What is being asked: The lines to reproduce run from the first one below to the line containing "Traxman, Kevin the K & Special Guest.", both included. Reproduce them exactly and nothing else.

Given records:
· · · · · · ·

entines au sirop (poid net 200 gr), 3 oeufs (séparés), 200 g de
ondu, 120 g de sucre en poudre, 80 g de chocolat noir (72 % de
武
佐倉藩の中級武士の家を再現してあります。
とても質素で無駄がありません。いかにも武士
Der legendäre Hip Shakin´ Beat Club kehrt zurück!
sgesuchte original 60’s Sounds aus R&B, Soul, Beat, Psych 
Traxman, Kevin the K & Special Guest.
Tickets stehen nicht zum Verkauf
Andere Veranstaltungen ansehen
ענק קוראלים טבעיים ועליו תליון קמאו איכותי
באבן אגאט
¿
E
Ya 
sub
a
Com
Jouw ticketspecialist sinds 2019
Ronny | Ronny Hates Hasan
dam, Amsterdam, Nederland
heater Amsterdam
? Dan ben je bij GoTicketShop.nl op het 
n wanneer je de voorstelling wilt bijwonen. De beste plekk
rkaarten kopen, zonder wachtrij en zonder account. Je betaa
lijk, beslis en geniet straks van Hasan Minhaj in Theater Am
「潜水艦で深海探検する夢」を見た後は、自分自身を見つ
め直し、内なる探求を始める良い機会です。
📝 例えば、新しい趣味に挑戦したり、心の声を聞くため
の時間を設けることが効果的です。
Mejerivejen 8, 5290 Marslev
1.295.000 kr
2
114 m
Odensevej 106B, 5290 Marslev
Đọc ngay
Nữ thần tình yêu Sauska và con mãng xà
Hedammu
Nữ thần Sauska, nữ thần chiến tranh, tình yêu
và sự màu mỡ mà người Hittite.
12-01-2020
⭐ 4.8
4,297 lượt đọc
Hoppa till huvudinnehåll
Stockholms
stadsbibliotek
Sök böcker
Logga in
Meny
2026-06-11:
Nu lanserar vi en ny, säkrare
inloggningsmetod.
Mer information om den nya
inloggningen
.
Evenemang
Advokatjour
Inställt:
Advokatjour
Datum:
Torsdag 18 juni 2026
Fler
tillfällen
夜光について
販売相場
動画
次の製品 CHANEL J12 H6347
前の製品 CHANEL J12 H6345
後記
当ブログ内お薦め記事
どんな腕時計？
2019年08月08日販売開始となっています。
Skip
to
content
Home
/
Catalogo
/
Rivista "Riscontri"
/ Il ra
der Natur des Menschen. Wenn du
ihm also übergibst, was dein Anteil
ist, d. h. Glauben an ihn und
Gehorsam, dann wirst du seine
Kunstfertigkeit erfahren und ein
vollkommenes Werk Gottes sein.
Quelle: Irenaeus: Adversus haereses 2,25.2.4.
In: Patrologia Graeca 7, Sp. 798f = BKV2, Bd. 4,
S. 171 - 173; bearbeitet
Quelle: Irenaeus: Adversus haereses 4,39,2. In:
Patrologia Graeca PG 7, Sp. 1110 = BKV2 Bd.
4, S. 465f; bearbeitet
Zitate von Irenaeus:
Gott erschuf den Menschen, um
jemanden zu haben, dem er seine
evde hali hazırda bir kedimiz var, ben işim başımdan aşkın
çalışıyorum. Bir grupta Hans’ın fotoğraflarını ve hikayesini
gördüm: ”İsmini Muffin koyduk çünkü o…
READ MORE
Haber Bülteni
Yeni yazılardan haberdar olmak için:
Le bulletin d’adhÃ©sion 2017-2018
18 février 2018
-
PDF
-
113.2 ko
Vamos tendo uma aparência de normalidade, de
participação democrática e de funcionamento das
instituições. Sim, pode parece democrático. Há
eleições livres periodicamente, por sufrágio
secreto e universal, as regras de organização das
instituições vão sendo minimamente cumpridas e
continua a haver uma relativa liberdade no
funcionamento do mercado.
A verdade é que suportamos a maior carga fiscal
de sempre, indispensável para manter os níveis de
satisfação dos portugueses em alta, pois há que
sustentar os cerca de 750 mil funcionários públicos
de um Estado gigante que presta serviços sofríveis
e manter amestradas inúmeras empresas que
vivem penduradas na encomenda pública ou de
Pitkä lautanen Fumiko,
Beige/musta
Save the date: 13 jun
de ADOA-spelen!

· · · · · · ·

Task solution:
entines au sirop (poid net 200 gr), 3 oeufs (séparés), 200 g de
ondu, 120 g de sucre en poudre, 80 g de chocolat noir (72 % de
武
佐倉藩の中級武士の家を再現してあります。
とても質素で無駄がありません。いかにも武士
Der legendäre Hip Shakin´ Beat Club kehrt zurück!
sgesuchte original 60’s Sounds aus R&B, Soul, Beat, Psych 
Traxman, Kevin the K & Special Guest.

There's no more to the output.